▸ **YOUR GOAL**:
Print every record below exactly, minus the pictures.

/---

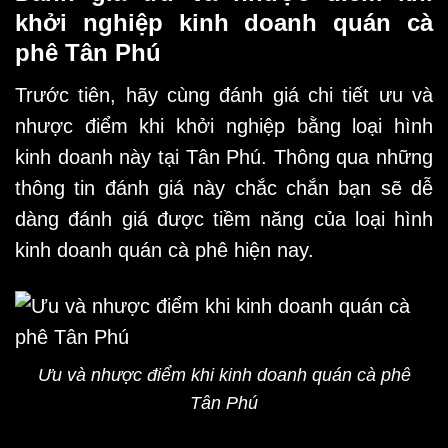
khởi nghiệp kinh doanh quán cà
phê Tân Phú
Trước tiên,
hãy cùng đánh giá chi tiết ưu và
nhược điểm khi khởi nghiệp bằng loại hình
kinh doanh này tại Tân Phú. Thông qua những
thông tin đánh giá này chắc chắn bạn sẽ dễ
dàng đánh giá được tiềm năng của loại hình
kinh doanh quán cà phê hiện nay.
Ưu và nhược điểm khi kinh doanh quán cà phê
Tân Phú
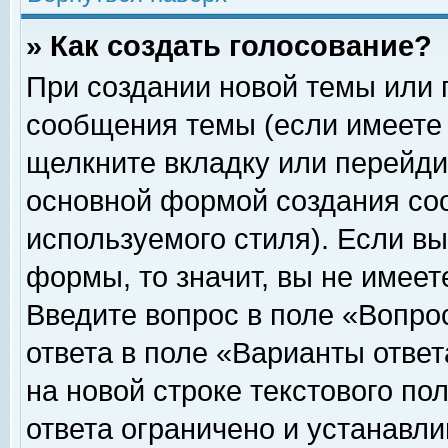
» Как создать голосование?
При создании новой темы или 
сообщения темы (если имеете 
щелкните вкладку или перейди
основной формой создания соо
используемого стиля). Если вы
формы, то значит, вы не имеет
Введите вопрос в поле «Вопрос
ответа в поле «Варианты ответ
на новой строке текстового по
ответа ограничено и устанавл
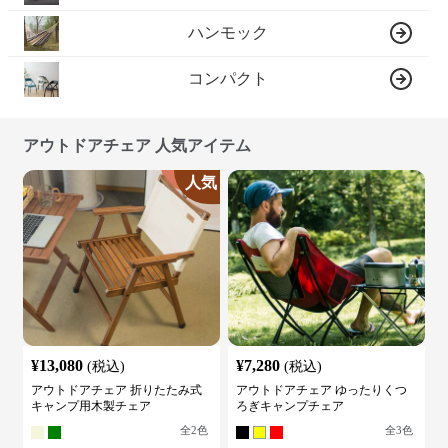
ハンモック
コンパクト
アウトドアチェア 人気アイテム
人気
¥
13,080
¥
7,280
(税込)
(税込)
アウトドアチェア 折りたたみ式
アウトドアチェア ゆったりくつ
キャンプ用木製チェア
ろぎキャンプチェア
全
2
色
全
3
色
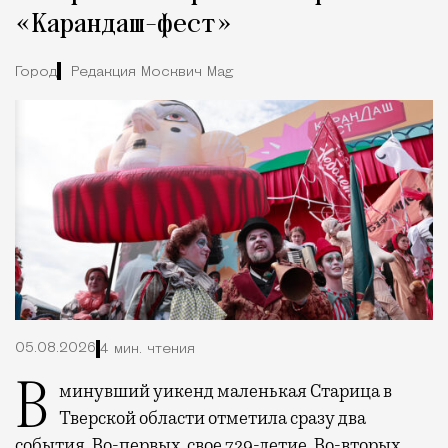
«Карандаш-фест»
Город
Редакция Москвич Mag
05.08.2026
4 мин. чтения
В минувший уикенд маленькая Старица в
Тверской области отметила сразу два
события. Во-первых, свое 729-летие. Во-вторых,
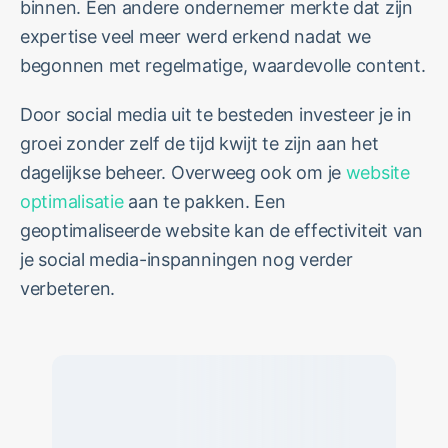
binnen. Een andere ondernemer merkte dat zijn
expertise veel meer werd erkend nadat we
begonnen met regelmatige, waardevolle content.
Door social media uit te besteden investeer je in
groei zonder zelf de tijd kwijt te zijn aan het
dagelijkse beheer. Overweeg ook om je
website
optimalisatie
aan te pakken. Een
geoptimaliseerde website kan de effectiviteit van
je social media-inspanningen nog verder
verbeteren.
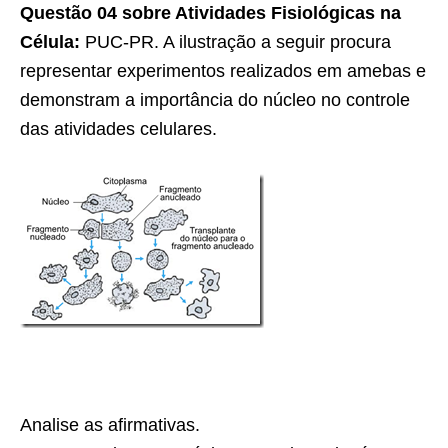
Questão 04 sobre Atividades Fisiológicas na
Célula:
PUC-PR. A ilustração a seguir procura
representar experimentos realizados em amebas e
demonstram a importância do núcleo no controle
das atividades celulares.
Analise as afirmativas.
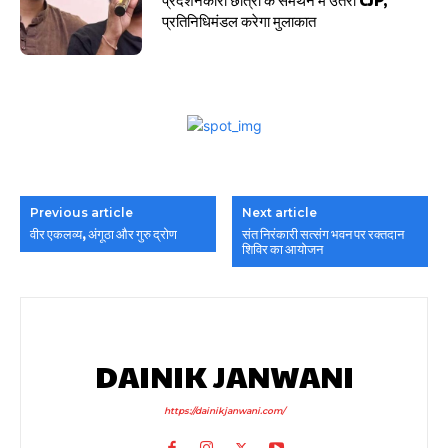
प्रतिनिधिमंडल करेगा मुलाकात
Previous article
Next article
वीर एकलव्य, अंगूठा और गुरु द्रोण
संत निरंकारी सत्संग ​भवन पर रक्तदान
शिविर का आयोजन
DAINIK JANWANI
https://dainikjanwani.com/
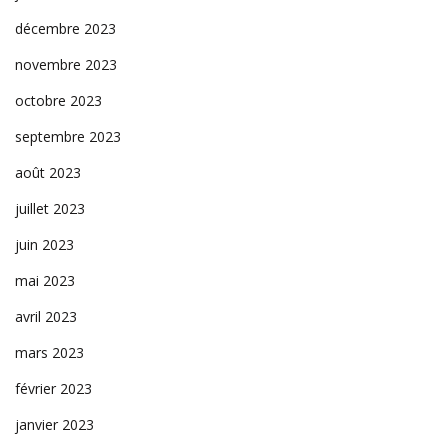
décembre 2023
novembre 2023
octobre 2023
septembre 2023
août 2023
juillet 2023
juin 2023
mai 2023
avril 2023
mars 2023
février 2023
janvier 2023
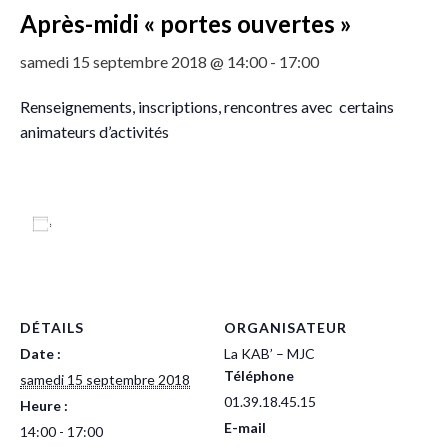
Après-midi « portes ouvertes »
samedi 15 septembre 2018 @ 14:00
-
17:00
Renseignements, inscriptions, rencontres avec certains
animateurs d’activités
Ajouter au calendrier
DÉTAILS
ORGANISATEUR
Date :
La KAB’ – MJC
Téléphone
samedi 15 septembre 2018
01.39.18.45.15
Heure :
E-mail
14:00 - 17:00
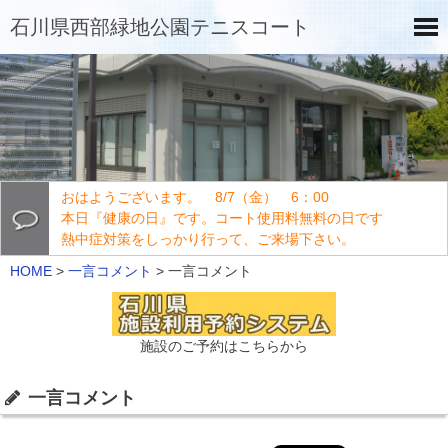
石川県西部緑地公園テニスコート
おはようございます。 8/7（金） 6：00
本日『健康の日』です。コート使用料無料の日です
熱中症対策をしっかり行って、ご来場下さい。
HOME
>
一言コメント
>
一言コメント
施設のご予約はこちらから
一言コメント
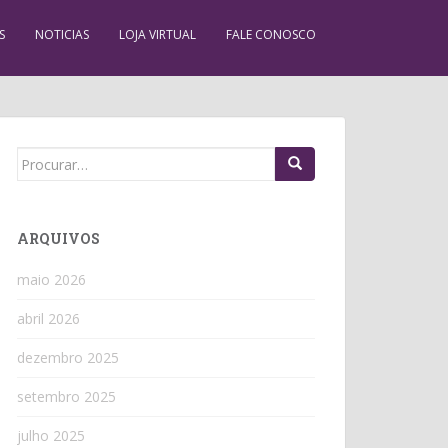
S
NOTICIAS
LOJA VIRTUAL
FALE CONOSCO
Search
for:
ARQUIVOS
maio 2026
abril 2026
dezembro 2025
setembro 2025
julho 2025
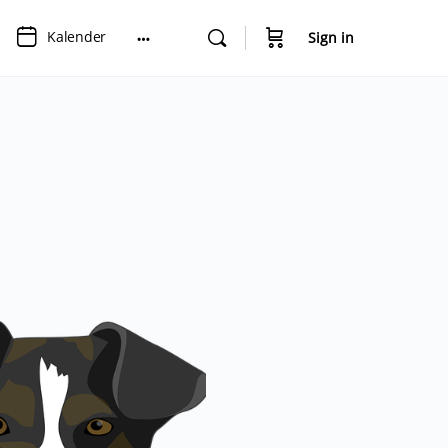
Kalender
Sign in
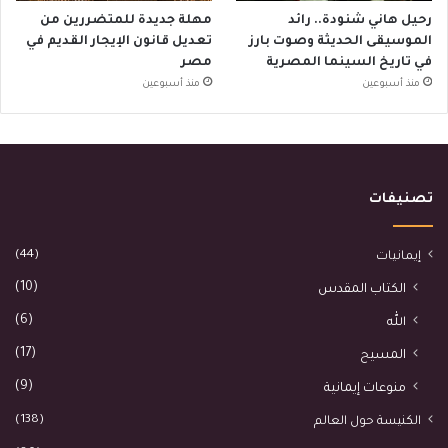
رحيل هاني شنودة.. رائد
مهلة جديدة للمتضررين من
الموسيقى الحديثة وصوت بارز
تعديل قانون الإيجار القديم في
في تاريخ السينما المصرية
مصر
منذ أسبوعين
منذ أسبوعين
تصنيفات
(44)
إيمانيات
(10)
الكتاب المقدس
(6)
الله
(17)
المسيح
(9)
منوعات إيمانية
(138)
الكنيسة حول العالم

\---

▸ **RESPONSE AREA**:
khởi nghiệp kinh doanh quán cà
phê Tân Phú
Trước tiên,
hãy cùng đánh giá chi tiết ưu và
nhược điểm khi khởi nghiệp bằng loại hình
kinh doanh này tại Tân Phú. Thông qua những
thông tin đánh giá này chắc chắn bạn sẽ dễ
dàng đánh giá được tiềm năng của loại hình
kinh doanh quán cà phê hiện nay.
Ưu và nhược điểm khi kinh doanh quán cà phê
Tân Phú
» Как создать голосование?
При создании новой темы или 
сообщения темы (если имеете 
щелкните вкладку или перейди
основной формой создания соо
используемого стиля). Если вы
формы, то значит, вы не имеет
Введите вопрос в поле «Вопрос
ответа в поле «Варианты ответ
на новой строке текстового по
ответа ограничено и устанавл
ハンモック
コンパクト
アウトドアチェア 人気アイテム
人気
¥
13,080
¥
7,280
(税込)
(税込)
アウトドアチェア 折りたたみ式
アウトドアチェア ゆったりくつ
キャンプ用木製チェア
ろぎキャンプチェア
全
2
色
全
3
色
«Карандаш-фест»
Город
Редакция Москвич Mag
05.08.2026
4 мин. чтения
В минувший уикенд маленькая Старица в
Тверской области отметила сразу два
события. Во-первых, свое 729-летие. Во-вторых,
binnen. Een andere ondernemer merkte dat zijn
expertise veel meer werd erkend nadat we
begonnen met regelmatige, waardevolle content.
Door social media uit te besteden investeer je in
groei zonder zelf de tijd kwijt te zijn aan het
dagelijkse beheer. Overweeg ook om je
website
optimalisatie
aan te pakken. Een
geoptimaliseerde website kan de effectiviteit van
je social media-inspanningen nog verder
verbeteren.
Questão 04 sobre Atividades Fisiológicas na
Célula:
PUC-PR. A ilustração a seguir procura
representar experimentos realizados em amebas e
demonstram a importância do núcleo no controle
das atividades celulares.
Analise as afirmativas.
प्रतिनिधिमंडल करेगा मुलाकात
Previous article
Next article
वीर एकलव्य, अंगूठा और गुरु द्रोण
संत निरंकारी सत्संग ​भवन पर रक्तदान
शिविर का आयोजन
DAINIK JANWANI
https://dainikjanwani.com/
décembre 2023
novembre 2023
octobre 2023
septembre 2023
août 2023
juillet 2023
juin 2023
mai 2023
avril 2023
mars 2023
février 2023
janvier 2023
Après-midi « portes ouvertes »
samedi 15 septembre 2018 @ 14:00
-
17:00
Renseignements, inscriptions, rencontres avec certains
animateurs d’activités
Ajouter au calendrier
DÉTAILS
ORGANISATEUR
Date :
La KAB’ – MJC
Téléphone
samedi 15 septembre 2018
01.39.18.45.15
Heure :
E-mail
14:00 - 17:00
石川県西部緑地公園テニスコート
おはようございます。 8/7（金） 6：00
本日『健康の日』です。コート使用料無料の日です
熱中症対策をしっかり行って、ご来場下さい。
HOME
>
一言コメント
>
一言コメント
施設のご予約はこちらから
一言コメント
S
NOTICIAS
LOJA VIRTUAL
FALE CONOSCO
Search
for:
ARQUIVOS
maio 2026
abril 2026
dezembro 2025
setembro 2025
julho 2025
Kalender
Sign in
رحيل هاني شنودة.. رائد
مهلة جديدة للمتضررين من
الموسيقى الحديثة وصوت بارز
تعديل قانون الإيجار القديم في
في تاريخ السينما المصرية
مصر
منذ أسبوعين
منذ أسبوعين
تصنيفات
(44)
إيمانيات
(10)
الكتاب المقدس
(6)
الله
(17)
المسيح
(9)
منوعات إيمانية
(138)
الكنيسة حول العالم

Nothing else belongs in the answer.